Keywords

1 Introduction

Service providers must have the capacity to adapt to the dynamic, globalized market with greater access to technology [1, 2], and services should be oriented to customers and their expectations. Tools that help convert data into useful information for decision-making play an important role in knowing the value of use that customers give to services [2, 3]. Analyzing this value provides important indicators for evaluating and improving the services. In this sense, it is relevant to identify the sources containing user information that can be used to obtain useful indicators for decision-making.

Currently, one of the main sources of information is the Web, where most information is in the form of unstructured text, emails, personal or institutional webpages, comments on social networks, digital books, newspapers, and databases. The process for extracting this information was developed approximately 80 years ago [4,5,6]. Given the amount of information that exists, it is almost impossible to retrieve it, index it, and interpret it manually. Therefore, text mining techniques are used to identify patterns, predict usage trends, identify semantic structures, and classify instances and entities automatically [5, 7]. Text mining allows service providers to obtain relevant information for decision-making, for example, by analyzing customers’ comments and opinions, which are available on the Web, and adapting their services according to the customers’ needs and preferences [8,9,10].

The purpose of this paper is to propose a method based on text mining techniques that will allow for understanding users’ experiences of a service on the basis of their written comments on the Web. For this, user experiences were conceptualized, recovered, and quantified. The user’s experience of a service was classified into the categories of instrumental qualities, non-instrumental qualities, and emotional reactions [11]. A case study on the tourist domain was conducted to assess the accuracy of the rules in the classification of sentences in the three categories.

This study contributes to the growing literature on service science, and especially to the field of user experience, by introducing an automatic method for obtaining and presenting the key factors that influence the success of a service focused on the experiences of its users. The remainder of this paper will proceed as follows.
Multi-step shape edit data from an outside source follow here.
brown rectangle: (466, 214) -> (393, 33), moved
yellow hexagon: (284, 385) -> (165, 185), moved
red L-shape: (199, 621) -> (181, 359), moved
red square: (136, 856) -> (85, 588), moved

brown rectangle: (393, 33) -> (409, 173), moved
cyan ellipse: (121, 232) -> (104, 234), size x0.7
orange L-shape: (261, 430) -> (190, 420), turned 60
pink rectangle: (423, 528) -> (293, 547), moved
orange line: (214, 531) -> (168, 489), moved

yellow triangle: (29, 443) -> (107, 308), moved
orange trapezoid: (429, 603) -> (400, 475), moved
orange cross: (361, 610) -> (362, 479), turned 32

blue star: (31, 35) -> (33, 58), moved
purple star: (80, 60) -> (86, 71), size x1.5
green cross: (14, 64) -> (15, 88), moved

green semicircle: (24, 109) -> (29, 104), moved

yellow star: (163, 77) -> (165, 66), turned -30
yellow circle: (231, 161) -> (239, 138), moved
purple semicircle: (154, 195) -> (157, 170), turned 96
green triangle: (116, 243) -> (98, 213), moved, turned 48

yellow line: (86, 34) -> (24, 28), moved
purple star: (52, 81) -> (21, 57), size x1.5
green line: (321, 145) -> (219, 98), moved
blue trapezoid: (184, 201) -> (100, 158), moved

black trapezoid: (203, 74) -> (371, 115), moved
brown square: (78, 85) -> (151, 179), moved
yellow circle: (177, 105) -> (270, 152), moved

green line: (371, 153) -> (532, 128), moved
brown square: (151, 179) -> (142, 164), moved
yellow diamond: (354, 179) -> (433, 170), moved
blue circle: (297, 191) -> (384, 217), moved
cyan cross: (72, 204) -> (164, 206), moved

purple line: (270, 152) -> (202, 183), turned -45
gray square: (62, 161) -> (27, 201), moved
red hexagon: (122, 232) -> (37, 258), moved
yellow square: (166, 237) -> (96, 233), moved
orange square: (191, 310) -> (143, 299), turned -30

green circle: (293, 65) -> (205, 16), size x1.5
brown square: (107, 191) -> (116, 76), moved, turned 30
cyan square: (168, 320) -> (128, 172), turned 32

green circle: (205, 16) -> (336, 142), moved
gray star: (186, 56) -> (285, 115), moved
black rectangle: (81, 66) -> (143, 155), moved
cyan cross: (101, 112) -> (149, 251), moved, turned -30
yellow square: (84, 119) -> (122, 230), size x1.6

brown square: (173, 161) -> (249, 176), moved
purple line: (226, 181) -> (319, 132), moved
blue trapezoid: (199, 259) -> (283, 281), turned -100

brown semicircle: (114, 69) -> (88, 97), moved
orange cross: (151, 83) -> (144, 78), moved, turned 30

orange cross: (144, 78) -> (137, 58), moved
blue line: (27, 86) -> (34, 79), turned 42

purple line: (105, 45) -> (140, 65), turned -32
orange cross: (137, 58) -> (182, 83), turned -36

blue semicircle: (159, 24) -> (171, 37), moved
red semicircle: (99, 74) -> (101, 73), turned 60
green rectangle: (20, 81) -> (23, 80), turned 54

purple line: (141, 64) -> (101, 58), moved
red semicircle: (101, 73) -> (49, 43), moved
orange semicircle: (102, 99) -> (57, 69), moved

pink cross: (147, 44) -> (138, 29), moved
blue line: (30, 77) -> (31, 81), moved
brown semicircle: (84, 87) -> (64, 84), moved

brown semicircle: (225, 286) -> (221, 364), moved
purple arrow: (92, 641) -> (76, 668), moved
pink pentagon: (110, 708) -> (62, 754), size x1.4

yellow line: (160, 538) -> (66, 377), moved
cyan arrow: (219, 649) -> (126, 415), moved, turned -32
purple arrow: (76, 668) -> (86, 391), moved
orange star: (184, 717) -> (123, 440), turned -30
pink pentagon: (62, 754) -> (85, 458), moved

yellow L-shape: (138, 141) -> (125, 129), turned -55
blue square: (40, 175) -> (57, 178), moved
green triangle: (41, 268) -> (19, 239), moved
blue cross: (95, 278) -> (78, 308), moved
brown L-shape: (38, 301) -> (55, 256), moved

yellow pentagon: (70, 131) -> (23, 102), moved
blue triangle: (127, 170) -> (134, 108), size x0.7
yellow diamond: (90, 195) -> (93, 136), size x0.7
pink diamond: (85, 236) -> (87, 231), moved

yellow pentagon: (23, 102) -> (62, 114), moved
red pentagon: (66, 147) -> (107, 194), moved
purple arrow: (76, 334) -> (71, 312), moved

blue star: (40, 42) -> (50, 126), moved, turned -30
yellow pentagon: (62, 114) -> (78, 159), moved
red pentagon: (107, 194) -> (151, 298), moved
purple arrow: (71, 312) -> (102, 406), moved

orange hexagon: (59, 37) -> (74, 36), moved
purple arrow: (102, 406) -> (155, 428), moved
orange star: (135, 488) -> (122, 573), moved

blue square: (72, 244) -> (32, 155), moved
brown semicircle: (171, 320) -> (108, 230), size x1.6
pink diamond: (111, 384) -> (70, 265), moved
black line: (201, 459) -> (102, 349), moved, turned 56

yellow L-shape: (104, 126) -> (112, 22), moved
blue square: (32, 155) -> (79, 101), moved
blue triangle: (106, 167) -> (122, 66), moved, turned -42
Sections 2 and 3 present the main theoretical concepts related to the study, while Sect. 4 provides an overview of the methods for establishing the sets of rules. Section 5 presents the controlled experiment that was conducted to assess the validity of the rules. The paper ends with concluding remarks and future work in Sect. 6.

2 Science of Services and User Experience

In general terms, a service has an economic value but lacks material consistency [2, 3]. The science of services is the application of scientific disciplines to add value to services while satisfying the needs of their users [11]. Through the application of models and theories, the science of services fosters innovation, competition, and quality through the joint creation of value by providers and users [12].

One of the most important challenges in the science of services is to obtain information to feed the analysis process, which allows the decision-making associated with continuous improvement of the service design [2, 3, 11]. The more user information that can be obtained or more variables that can be measured, the greater the opportunity to improve the service. For example, a variable such as the user’s previous behavior can contribute to improving new versions of a service. Continually innovating services benefits both providers and users, who will continue to use a service if they are satisfied with it.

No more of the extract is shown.